■ **ACTIVITY**
Among the entries that follow, find every line with the word "Brasil" and copy it.

Saved entries
# # #
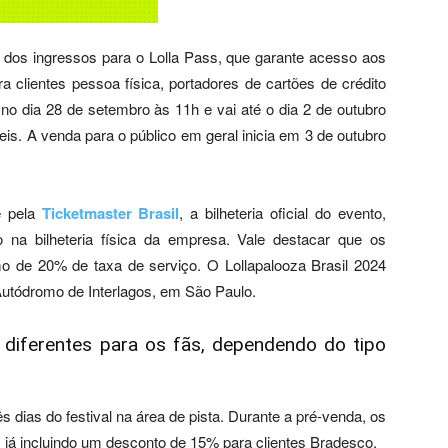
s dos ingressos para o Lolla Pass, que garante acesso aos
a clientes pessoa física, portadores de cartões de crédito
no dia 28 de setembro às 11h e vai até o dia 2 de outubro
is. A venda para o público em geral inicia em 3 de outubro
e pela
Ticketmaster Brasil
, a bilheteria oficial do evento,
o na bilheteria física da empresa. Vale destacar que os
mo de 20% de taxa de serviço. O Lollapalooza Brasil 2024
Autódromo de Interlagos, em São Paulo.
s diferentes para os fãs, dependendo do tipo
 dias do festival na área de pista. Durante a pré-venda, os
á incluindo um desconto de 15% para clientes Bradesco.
# # #
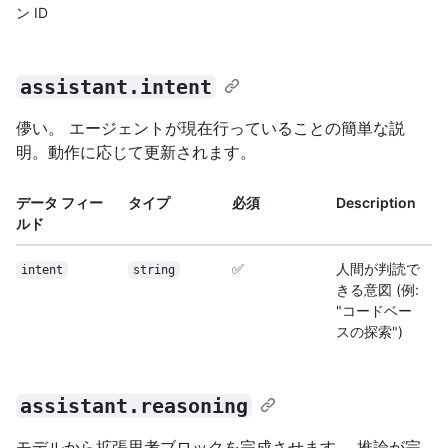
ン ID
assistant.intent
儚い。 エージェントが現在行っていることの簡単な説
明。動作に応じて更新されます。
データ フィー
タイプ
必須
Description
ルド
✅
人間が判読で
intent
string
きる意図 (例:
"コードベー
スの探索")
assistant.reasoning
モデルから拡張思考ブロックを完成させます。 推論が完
# # #
■ **ANSWER FOR THIS EXERCISE**
Ticketmaster Brasil
mo de 20% de taxa de serviço. O Lollapalooza Brasil 2024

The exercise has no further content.